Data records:
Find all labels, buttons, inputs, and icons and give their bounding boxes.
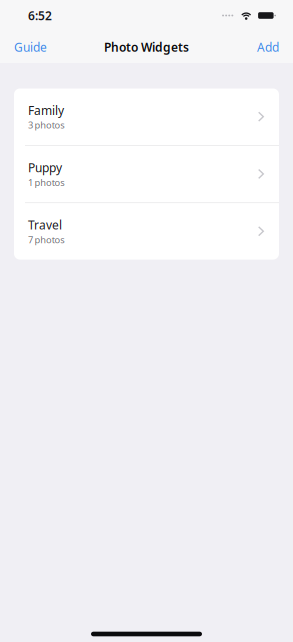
staticText: Travel xyxy=(28,217,62,233)
button[interactable]: Puppy xyxy=(14,146,279,202)
button[interactable]: Travel xyxy=(14,203,279,260)
staticText: Add xyxy=(257,39,279,55)
button[interactable]: Family xyxy=(14,88,279,145)
staticText: 7 photos xyxy=(28,233,64,246)
staticText: Family xyxy=(28,102,64,118)
staticText: Photo Widgets xyxy=(104,39,189,55)
staticText: Puppy xyxy=(28,160,62,176)
button[interactable]: Add xyxy=(255,33,281,61)
staticText: 6:52 xyxy=(28,8,52,23)
staticText: 1 photos xyxy=(28,176,64,188)
button[interactable]: Guide xyxy=(12,33,49,61)
staticText: 3 photos xyxy=(28,119,64,131)
staticText: Guide xyxy=(14,39,47,55)
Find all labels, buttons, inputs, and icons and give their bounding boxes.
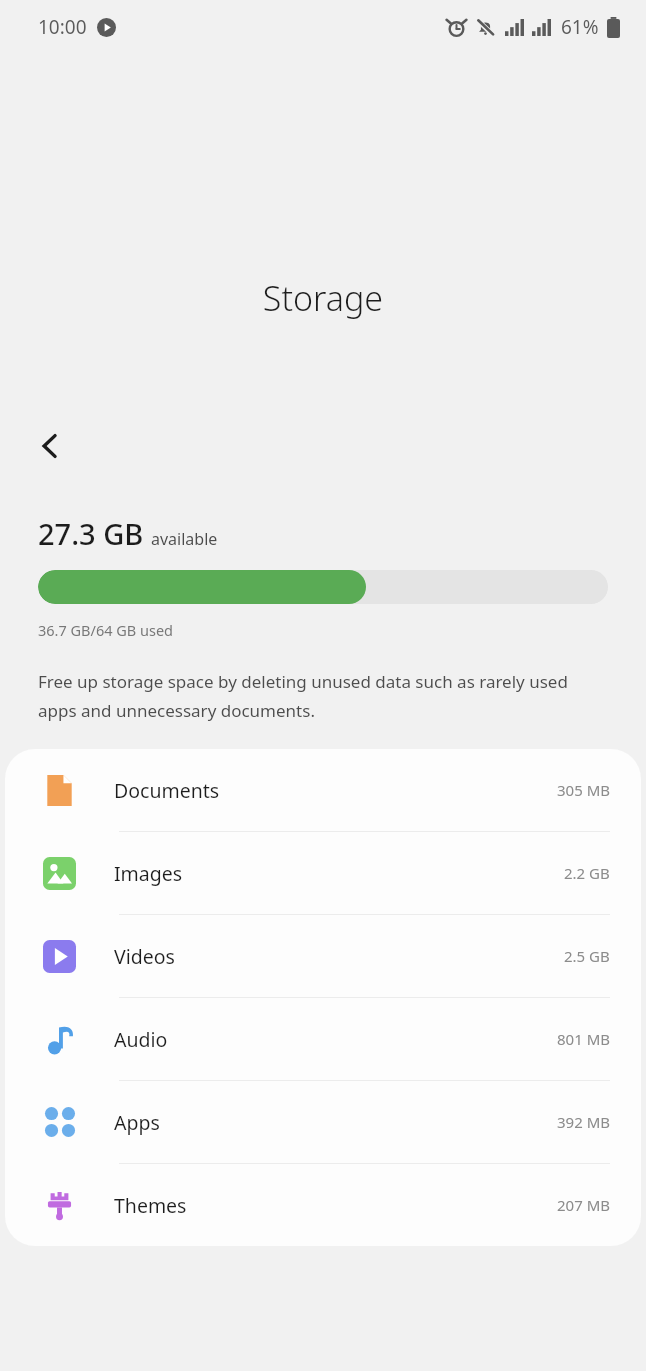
staticText: Apps [114,1109,160,1136]
staticText: 305 MB [557,780,610,800]
staticText: Themes [114,1192,187,1219]
button[interactable]: Images [5,832,641,915]
button[interactable]: Videos [5,915,641,998]
button[interactable]: Themes [5,1164,641,1246]
staticText: Audio [114,1026,168,1053]
staticText: 10:00 [38,14,87,40]
staticText: Documents [114,777,220,804]
staticText: 207 MB [557,1195,610,1215]
staticText: 2.2 GB [564,863,610,883]
staticText: Videos [114,943,175,970]
staticText: available [151,528,218,550]
button[interactable]: Documents [5,749,641,832]
button[interactable]: Navigate up [16,412,84,480]
staticText: 801 MB [557,1029,610,1049]
staticText: 392 MB [557,1112,610,1132]
staticText: 36.7 GB/64 GB used [38,620,174,640]
staticText: Storage [0,275,646,321]
staticText: 2.5 GB [564,946,610,966]
staticText: 27.3 GB [38,514,144,553]
staticText: Free up storage space by deleting unused… [38,670,604,722]
button[interactable]: Apps [5,1081,641,1164]
staticText: Images [114,860,183,887]
button[interactable]: Audio [5,998,641,1081]
staticText: 61% [561,14,599,40]
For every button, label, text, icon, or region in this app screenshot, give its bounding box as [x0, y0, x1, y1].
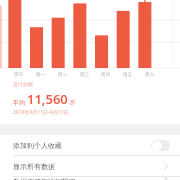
staticText: 数据来源与访问权限	[13, 177, 76, 180]
staticText: 平均	[13, 99, 25, 107]
staticText: 周日	[14, 72, 23, 78]
staticText: 周五	[123, 72, 132, 78]
staticText: 总计步数	[13, 81, 33, 87]
staticText: 周六	[145, 72, 154, 78]
staticText: 周三	[80, 72, 89, 78]
button[interactable]: 添加到个人收藏开关	[151, 140, 170, 151]
staticText: 添加到个人收藏	[13, 141, 62, 150]
button[interactable]: 显示所有数据	[0, 156, 180, 176]
staticText: 2019年4月11日-4月17日	[13, 109, 69, 116]
other: 打开	[164, 163, 168, 170]
staticText: 11,560	[27, 90, 68, 108]
staticText: 周一	[36, 72, 45, 78]
button[interactable]: 添加到个人收藏	[0, 135, 180, 155]
staticText: 周二	[58, 72, 67, 78]
button[interactable]: 数据来源与访问权限	[0, 177, 180, 180]
staticText: 显示所有数据	[13, 162, 55, 171]
staticText: 步	[70, 99, 76, 106]
staticText: 周四	[101, 72, 110, 78]
other: 打开	[164, 177, 168, 180]
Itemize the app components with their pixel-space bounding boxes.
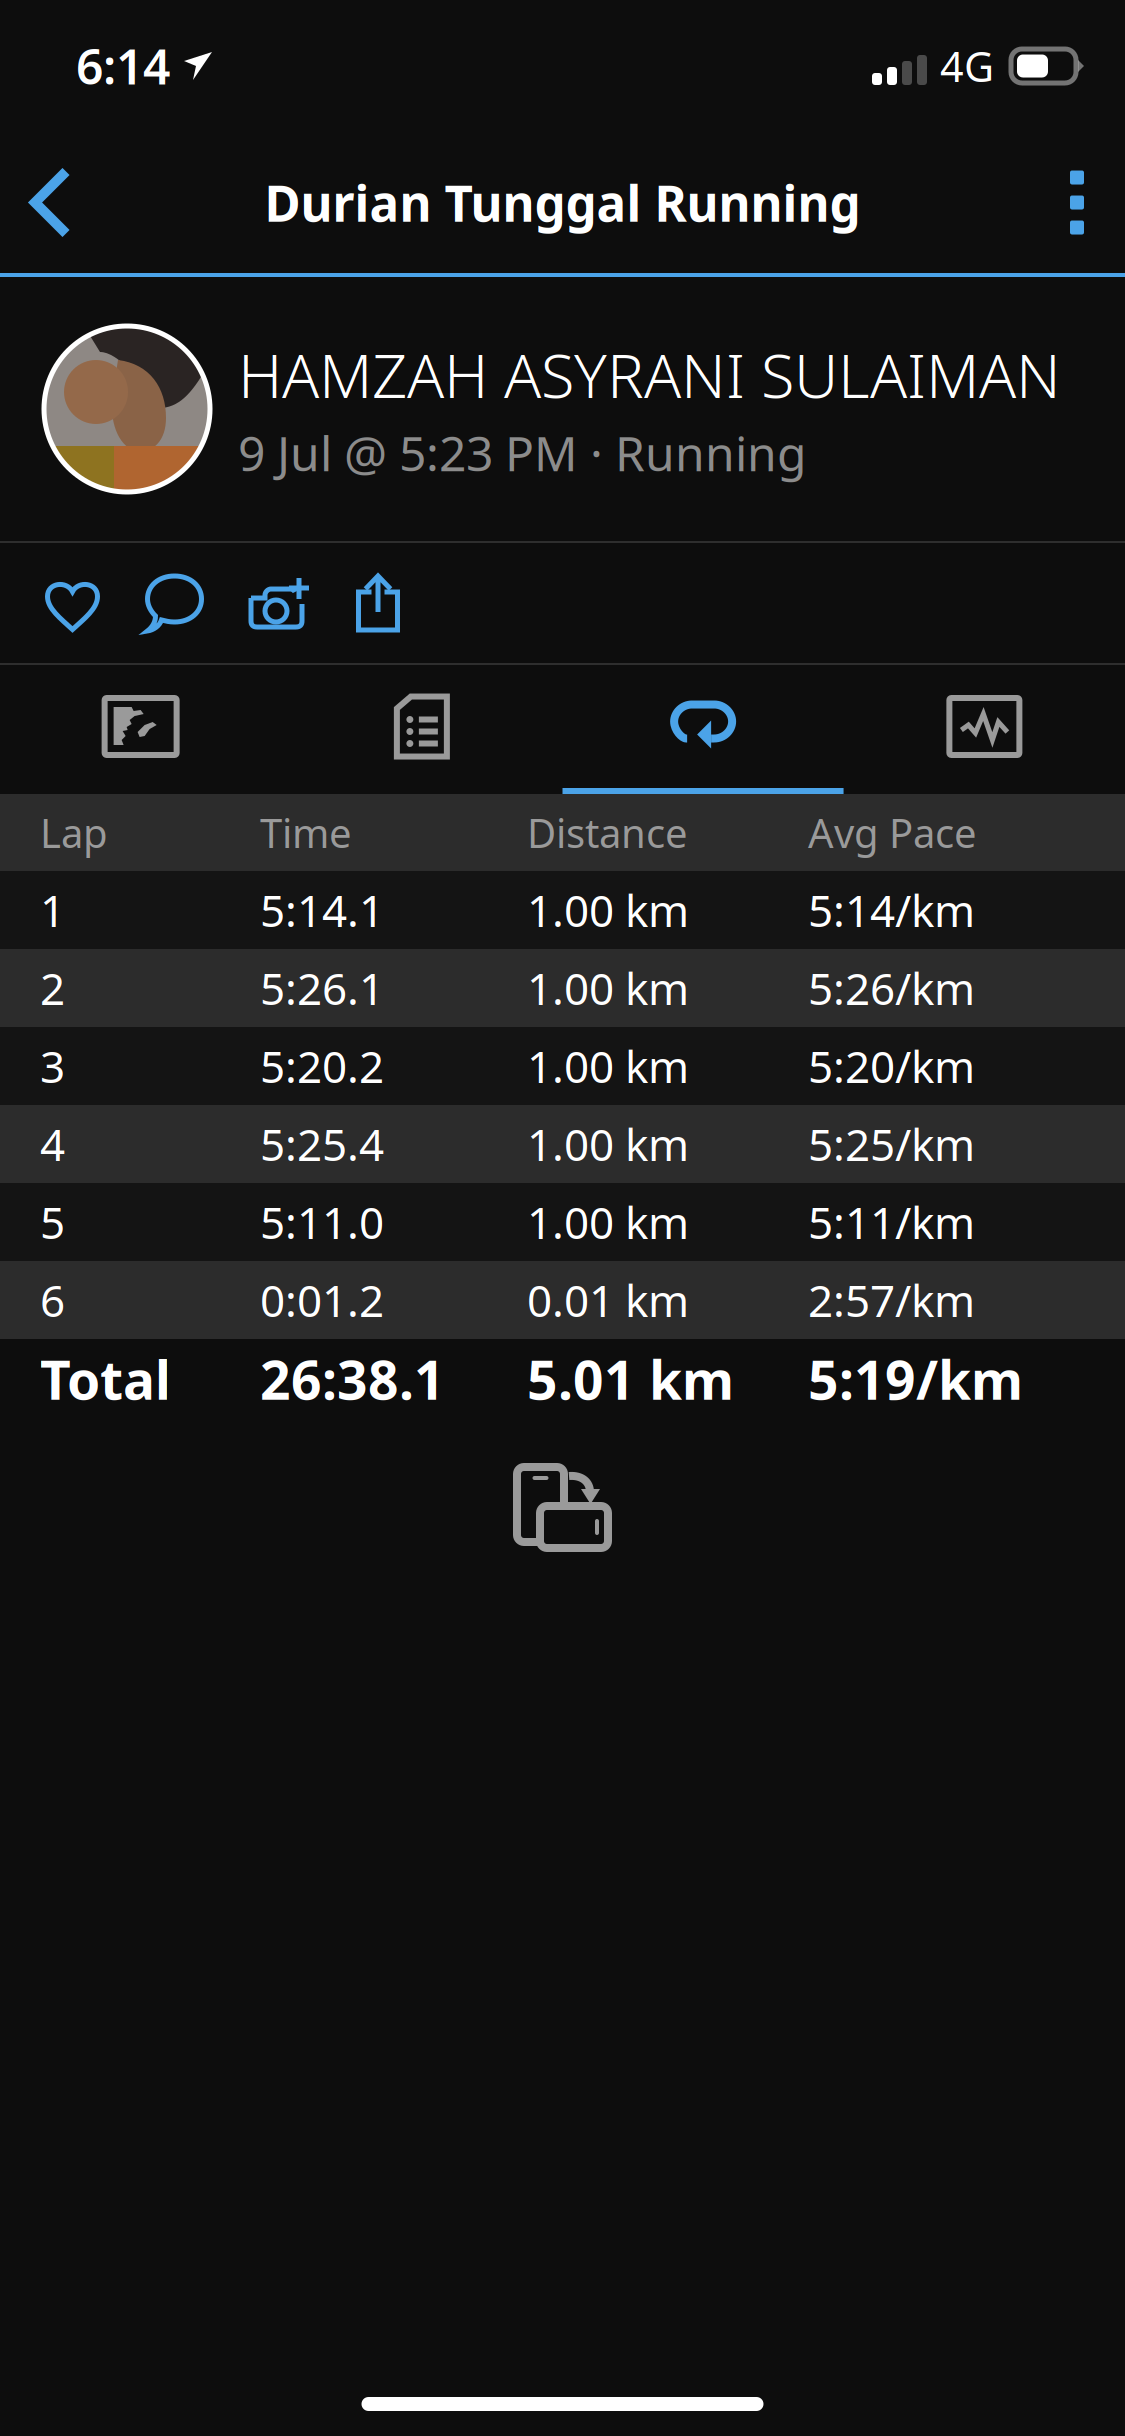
- staticText: 5:14.1: [260, 881, 384, 939]
- staticText: 0:01.2: [260, 1271, 384, 1329]
- staticText: 1.00 km: [527, 1037, 689, 1095]
- button[interactable]: Add photo: [228, 543, 328, 663]
- button[interactable]: Share: [328, 543, 428, 663]
- button[interactable]: Back: [0, 132, 112, 273]
- staticText: Lap: [40, 806, 108, 859]
- staticText: 5: [40, 1193, 65, 1251]
- staticText: Time: [260, 806, 352, 859]
- staticText: 0.01 km: [527, 1271, 689, 1329]
- button[interactable]: Analysis: [844, 665, 1125, 794]
- button[interactable]: Comment: [122, 543, 228, 663]
- staticText: 5:20/km: [808, 1037, 975, 1095]
- button[interactable]: More options: [1026, 132, 1125, 273]
- staticText: 1.00 km: [527, 959, 689, 1017]
- staticText: 5:20.2: [260, 1037, 384, 1095]
- staticText: 5:11.0: [260, 1193, 384, 1251]
- staticText: 1.00 km: [527, 1115, 689, 1173]
- button[interactable]: Rotate device: [517, 1419, 608, 1568]
- staticText: 4G: [940, 39, 994, 94]
- staticText: Total: [40, 1344, 171, 1414]
- staticText: 5:19/km: [808, 1344, 1023, 1414]
- staticText: 5:25.4: [260, 1115, 384, 1173]
- staticText: Durian Tunggal Running: [264, 170, 860, 235]
- button[interactable]: Map: [0, 665, 281, 794]
- staticText: 2: [40, 959, 65, 1017]
- button[interactable]: Like: [22, 543, 122, 663]
- staticText: 9 Jul @ 5:23 PM · Running: [238, 421, 807, 485]
- staticText: 3: [40, 1037, 65, 1095]
- staticText: 2:57/km: [808, 1271, 975, 1329]
- staticText: 5.01 km: [527, 1344, 734, 1414]
- staticText: 5:26.1: [260, 959, 384, 1017]
- staticText: Avg Pace: [808, 806, 977, 859]
- staticText: HAMZAH ASYRANI SULAIMAN: [238, 333, 1061, 415]
- staticText: 6: [40, 1271, 65, 1329]
- staticText: 4: [40, 1115, 65, 1173]
- button[interactable]: Laps: [562, 665, 844, 794]
- button[interactable]: Details: [281, 665, 562, 794]
- staticText: 5:26/km: [808, 959, 975, 1017]
- staticText: 1.00 km: [527, 881, 689, 939]
- staticText: 5:14/km: [808, 881, 975, 939]
- staticText: Distance: [527, 806, 688, 859]
- staticText: 1: [40, 881, 65, 939]
- staticText: 26:38.1: [260, 1344, 445, 1414]
- staticText: 6:14: [76, 34, 170, 98]
- staticText: 5:25/km: [808, 1115, 975, 1173]
- staticText: 5:11/km: [808, 1193, 975, 1251]
- staticText: 1.00 km: [527, 1193, 689, 1251]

ASSIGNMENT:
Skipping the pictures, transcribe each line above exactly as it appears.

ANSWER SPACE:
Find all labels, buttons, inputs, and icons and give their bounding boxes.
staticText: Travel xyxy=(28,217,62,233)
button[interactable]: Puppy xyxy=(14,146,279,202)
button[interactable]: Travel xyxy=(14,203,279,260)
staticText: Add xyxy=(257,39,279,55)
button[interactable]: Family xyxy=(14,88,279,145)
staticText: 7 photos xyxy=(28,233,64,246)
staticText: Family xyxy=(28,102,64,118)
staticText: Photo Widgets xyxy=(104,39,189,55)
staticText: Puppy xyxy=(28,160,62,176)
button[interactable]: Add xyxy=(255,33,281,61)
staticText: 6:52 xyxy=(28,8,52,23)
staticText: 1 photos xyxy=(28,176,64,188)
button[interactable]: Guide xyxy=(12,33,49,61)
staticText: 3 photos xyxy=(28,119,64,131)
staticText: Guide xyxy=(14,39,47,55)
Find all labels, buttons, inputs, and icons and give their bounding boxes.
staticText: Apps [114,1109,160,1136]
staticText: 305 MB [557,780,610,800]
staticText: Themes [114,1192,187,1219]
button[interactable]: Images [5,832,641,915]
button[interactable]: Videos [5,915,641,998]
button[interactable]: Themes [5,1164,641,1246]
staticText: Audio [114,1026,168,1053]
staticText: 10:00 [38,14,87,40]
staticText: Documents [114,777,220,804]
staticText: 207 MB [557,1195,610,1215]
staticText: 2.2 GB [564,863,610,883]
staticText: Videos [114,943,175,970]
staticText: available [151,528,218,550]
button[interactable]: Documents [5,749,641,832]
button[interactable]: Navigate up [16,412,84,480]
staticText: 801 MB [557,1029,610,1049]
staticText: 392 MB [557,1112,610,1132]
staticText: 36.7 GB/64 GB used [38,620,174,640]
staticText: Storage [0,275,646,321]
staticText: 2.5 GB [564,946,610,966]
staticText: 27.3 GB [38,514,144,553]
staticText: Free up storage space by deleting unused… [38,670,604,722]
button[interactable]: Apps [5,1081,641,1164]
staticText: Images [114,860,183,887]
button[interactable]: Audio [5,998,641,1081]
staticText: 61% [561,14,599,40]
For every button, label, text, icon, or region in this app screenshot, give its bounding box as [x0, y0, x1, y1].
staticText: 数据来源与访问权限	[13, 177, 76, 180]
staticText: 平均	[13, 99, 25, 107]
staticText: 周日	[14, 72, 23, 78]
staticText: 周五	[123, 72, 132, 78]
staticText: 总计步数	[13, 81, 33, 87]
staticText: 周六	[145, 72, 154, 78]
staticText: 周三	[80, 72, 89, 78]
button[interactable]: 添加到个人收藏开关	[151, 140, 170, 151]
staticText: 添加到个人收藏	[13, 141, 62, 150]
button[interactable]: 显示所有数据	[0, 156, 180, 176]
staticText: 2019年4月11日-4月17日	[13, 109, 69, 116]
other: 打开	[164, 163, 168, 170]
staticText: 11,560	[27, 90, 68, 108]
staticText: 周一	[36, 72, 45, 78]
button[interactable]: 添加到个人收藏	[0, 135, 180, 155]
staticText: 周二	[58, 72, 67, 78]
button[interactable]: 数据来源与访问权限	[0, 177, 180, 180]
staticText: 显示所有数据	[13, 162, 55, 171]
staticText: 步	[70, 99, 76, 106]
staticText: 周四	[101, 72, 110, 78]
other: 打开	[164, 177, 168, 180]
Itemize the app components with their pixel-space bounding boxes.
- staticText: 5:14.1: [260, 881, 384, 939]
- staticText: 0:01.2: [260, 1271, 384, 1329]
- staticText: 1.00 km: [527, 1037, 689, 1095]
- button[interactable]: Add photo: [228, 543, 328, 663]
- button[interactable]: Share: [328, 543, 428, 663]
- button[interactable]: Back: [0, 132, 112, 273]
- staticText: Lap: [40, 806, 108, 859]
- staticText: 5: [40, 1193, 65, 1251]
- staticText: Time: [260, 806, 352, 859]
- staticText: 0.01 km: [527, 1271, 689, 1329]
- button[interactable]: Analysis: [844, 665, 1125, 794]
- button[interactable]: Comment: [122, 543, 228, 663]
- staticText: 5:20/km: [808, 1037, 975, 1095]
- button[interactable]: More options: [1026, 132, 1125, 273]
- staticText: 1.00 km: [527, 959, 689, 1017]
- staticText: 5:20.2: [260, 1037, 384, 1095]
- staticText: 5:11.0: [260, 1193, 384, 1251]
- staticText: 1.00 km: [527, 1115, 689, 1173]
- button[interactable]: Rotate device: [517, 1419, 608, 1568]
- staticText: 4G: [940, 39, 994, 94]
- staticText: Total: [40, 1344, 171, 1414]
- staticText: 5:19/km: [808, 1344, 1023, 1414]
- staticText: 5:25.4: [260, 1115, 384, 1173]
- staticText: Durian Tunggal Running: [264, 170, 860, 235]
- button[interactable]: Map: [0, 665, 281, 794]
- staticText: 2: [40, 959, 65, 1017]
- button[interactable]: Like: [22, 543, 122, 663]
- staticText: 9 Jul @ 5:23 PM · Running: [238, 421, 807, 485]
- staticText: 3: [40, 1037, 65, 1095]
- staticText: 2:57/km: [808, 1271, 975, 1329]
- staticText: 5.01 km: [527, 1344, 734, 1414]
- staticText: 5:26.1: [260, 959, 384, 1017]
- staticText: Avg Pace: [808, 806, 977, 859]
- staticText: HAMZAH ASYRANI SULAIMAN: [238, 333, 1061, 415]
- staticText: 6: [40, 1271, 65, 1329]
- staticText: 4: [40, 1115, 65, 1173]
- button[interactable]: Laps: [562, 665, 844, 794]
- button[interactable]: Details: [281, 665, 562, 794]
- staticText: 5:26/km: [808, 959, 975, 1017]
- staticText: 1.00 km: [527, 881, 689, 939]
- staticText: 5:14/km: [808, 881, 975, 939]
- staticText: Distance: [527, 806, 688, 859]
- staticText: 1: [40, 881, 65, 939]
- staticText: 26:38.1: [260, 1344, 445, 1414]
- staticText: 6:14: [76, 34, 170, 98]
- staticText: 5:25/km: [808, 1115, 975, 1173]
- staticText: 5:11/km: [808, 1193, 975, 1251]
- staticText: 1.00 km: [527, 1193, 689, 1251]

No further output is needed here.